**What the exercise asks**
Which lines of the data below include the string "نوفر"? Return each of them.

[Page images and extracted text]
▼

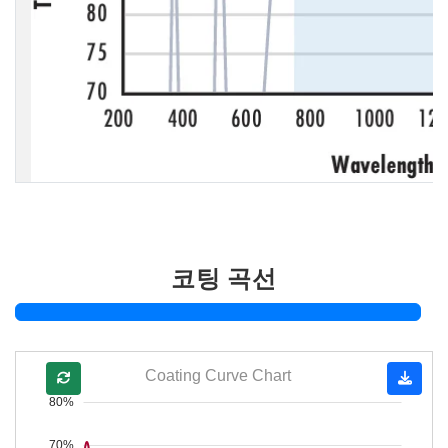
코팅 곡선
Coating Curve Chart
80%
70%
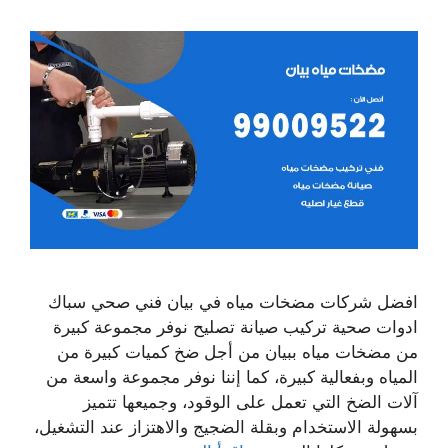
افضل شركات مضخات مياه في بيان فني صحي سباك
ادوات صحية تركيب صيانة تصليح نوفر مجموعة كبيرة
من مضخات مياه ببيان من أجل ضخ كميات كبيرة من
المياه وبفعالية كبيرة، كما إننا نوفر مجموعة واسعة من
آلات الضخ التي تعمل على الوقود، وجميعها تتميز
بسهولة الاستخدام وبقلة الضجيج والاهتزاز عند التشغيل،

▲

**Task answer**
ادوات صحية تركيب صيانة تصليح نوفر مجموعة كبيرة
المياه وبفعالية كبيرة، كما إننا نوفر مجموعة واسعة من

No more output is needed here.